原作よりドラマが良い、そういうことは珍しいと思う。
そういえば『舟を編む』もそうでしたね。
確かドラマにはなかったエピソードだと思うが、三途の川の舟は三人乗りという話が印象に残った。(全然、重要なシーンじゃないです)
医師の古賀夏生とベテランナースとの会話の中で出てくるのだが、三途の川の渡し舟は三人乗りだから病院で一人亡くなると数人続く、だから二人亡くなった日はさらに気を引き締めなさいとナース間では言われているというもの。
三人乗りなのか・・・
ギョッとしつつも、ギチギチに渡し舟に乗っている様子を想像してしまった。
東北の過疎の村でひとり暮らす母ちよ(宮本信子さん)。
そこへ里帰りする松永徹(中井貴一)と室田精一(佐々木蔵之介)と古賀夏生(松嶋菜々子)。

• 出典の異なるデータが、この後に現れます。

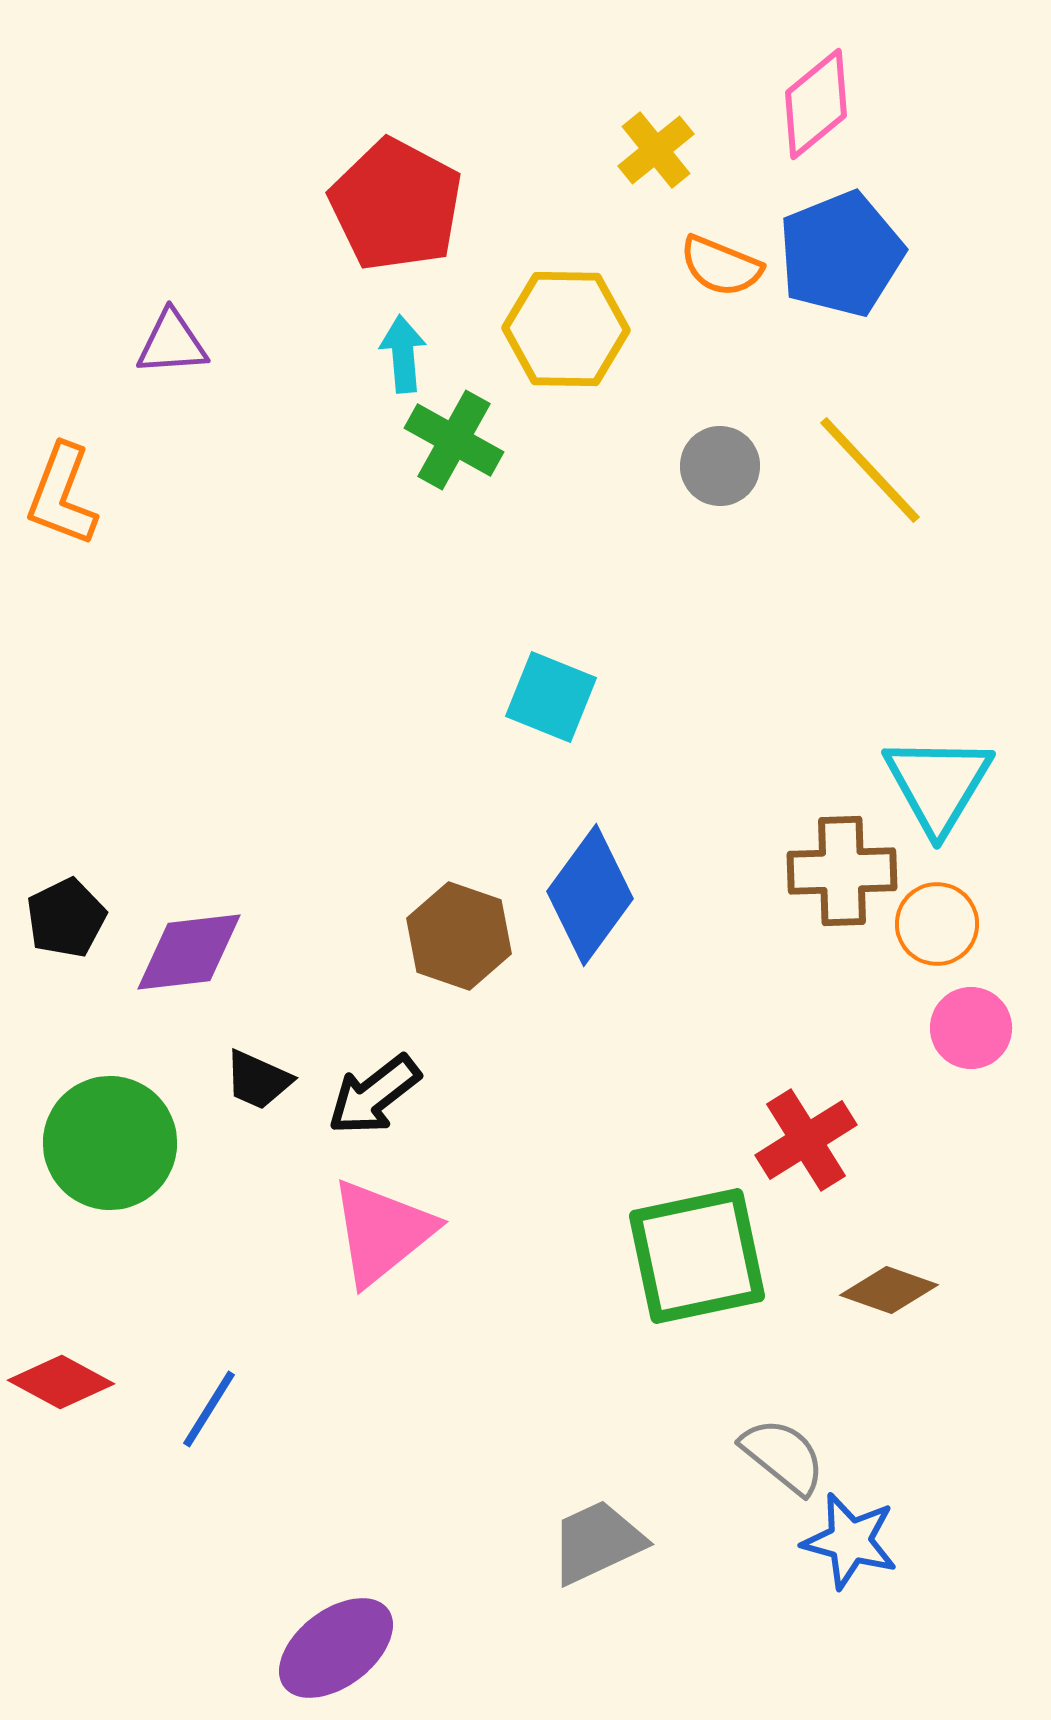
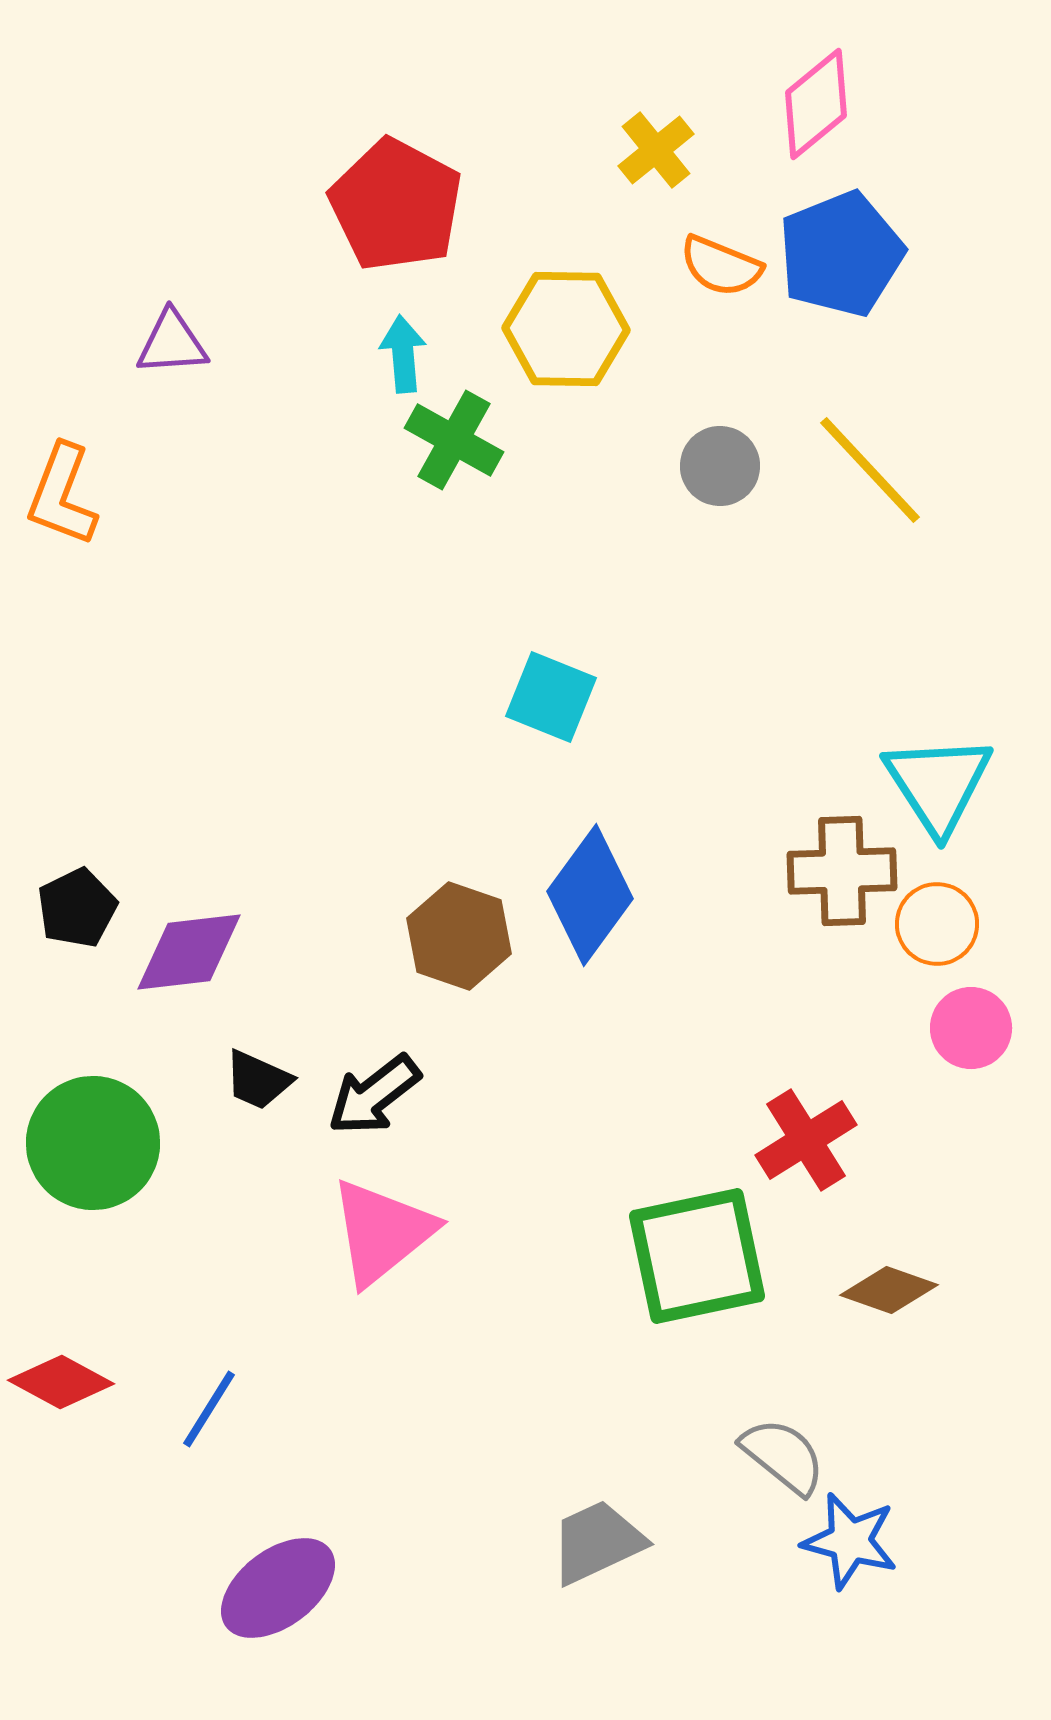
cyan triangle: rotated 4 degrees counterclockwise
black pentagon: moved 11 px right, 10 px up
green circle: moved 17 px left
purple ellipse: moved 58 px left, 60 px up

実はこれはふるさとを提供する一泊二日50万円のカード会社のサービス。
そんな高額なサービスを利用する人などいるのか?と初めは思っていたけれど、読んでいるうちにドラマを観ているうちに、これはリピしてもおかしくないサービスだと思うようになります。
参りました!
とにかくちよさんの「なんもなんも」という言葉が優しくて。
でも最後は悲しい。
"母が"待つ里ではなく"母の"待つ里だったのだなぁ。
タイトルも良い小説でした。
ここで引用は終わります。